# Amazon SageMaker Ground Truth Demonstration for Generating Question and Answer pairs


1. [Introduction](#Introduction)
2. [Prerequisites](#Prerequisites)
    1. [Create a Work Team](#Create-Workteam)
    2. [IAM Role Set up](#IAM-role-set-up)
    3. [Prepare the data](#Prepare-the-data)
3. [Run a Ground Truth labeling job](#Run-a-Ground-Truth-labeling-job)
    1. [Specify Parameters for Labeling Job](#Specify-Labeling-Parameters)
    2. [Create the instruction template](#Create-the-instruction-template)
    3. [Create a Labeling Job](#Create-a-Labeling-Job)
    4. [Gather Human feedback through labeling portal](#Gather-human-feedback-through-labeling-portal)
    5. [Monitoring Labeling Job Status](#Monitoring-Labeling-Job-Status)
4. [Post Processing and Analysis of SageMaker GroundTruth Labeling Job Results](#Post-Processing-and-Analysis-of-SageMaker-Ground-Truth-Labeling-Job-Results)
    1. [Merging Worker Responses](#Merging-Worker-Responses-into-a-Consolidated-JSON-File)
    2. [Analyzing Time Spent on Labeling Tasks](#Analyzing-Time-Spent-on-Labeling-Tasks)
    3. [Consolidating Worker Responses and Output Manifest](#Consolidating-Worker-Responses-and-Output-Manifest)

## Introduction

This notebook guides you through the process of setting up a Human-in-the-Loop (HITL) workflow for Reinforcement Learning from Human Feedback (RLHF) using Amazon SageMaker Ground Truth's Question and Answer template.
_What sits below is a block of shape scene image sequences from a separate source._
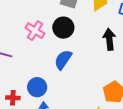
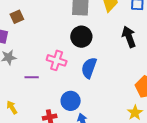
pink cross: (35, 31) -> (57, 60), moved

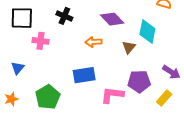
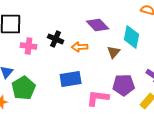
black cross: (64, 16) -> (56, 39), moved
green pentagon: (48, 97) -> (24, 88), moved

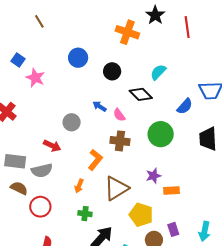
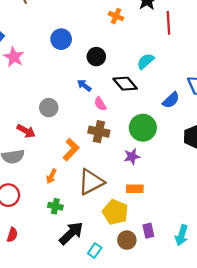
red line: (187, 27) -> (168, 23), moved
orange cross: (127, 32) -> (116, 16), size x0.6
blue arrow: (99, 106) -> (84, 85), moved
purple star: (153, 176) -> (132, 157), moved
orange rectangle: (172, 191) -> (135, 189), moved

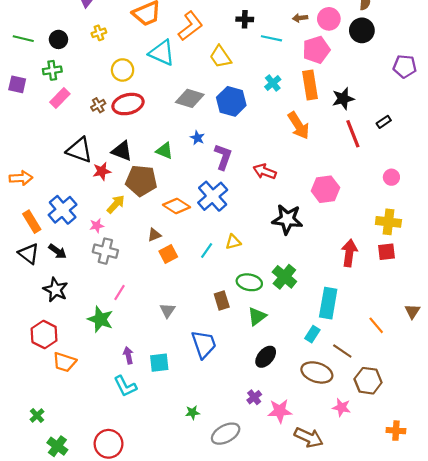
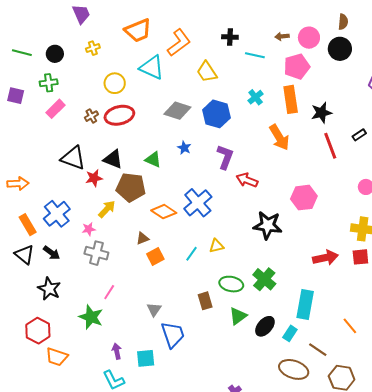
purple L-shape: (223, 157) -> (225, 157), moved
red arrow: (349, 253) -> (325, 258), turned 70
blue trapezoid: (204, 344) -> (173, 335), moved
black ellipse: (266, 357) -> (265, 326), moved

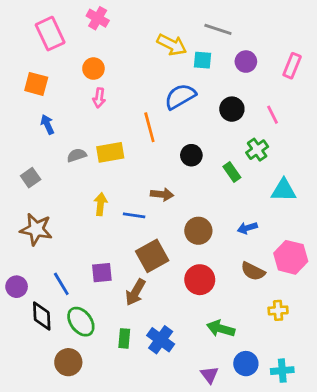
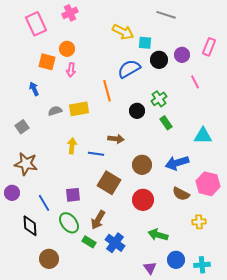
pink cross: (98, 18) -> (70, 13), turned 35
gray line: (218, 29) -> (166, 15), moved
purple circle: (246, 62) -> (182, 55), moved
orange square: (36, 84) -> (47, 62), moved
black circle: (232, 109) -> (159, 60), moved
green cross: (257, 150) -> (159, 99), moved
blue arrow: (247, 228) -> (177, 163), size x1.6
brown square: (152, 256) -> (109, 183), turned -30
purple circle: (17, 287) -> (12, 193), moved
brown arrow: (135, 292) -> (98, 220), moved
green ellipse: (81, 322) -> (69, 223), moved
green rectangle: (124, 338) -> (89, 242), turned -64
This labeling UI is designed to facilitate human annotators in reading a text passage and generating questions and answers to build a Q&A demonstration dataset. This UI supports customizable text input and flexible question-answer generation, with options to create questions referencing entire passages or highlight specific text portions for targeted Q&A. The color-coded matching feature visually links questions to relevant text sections, enhancing the annotation process. 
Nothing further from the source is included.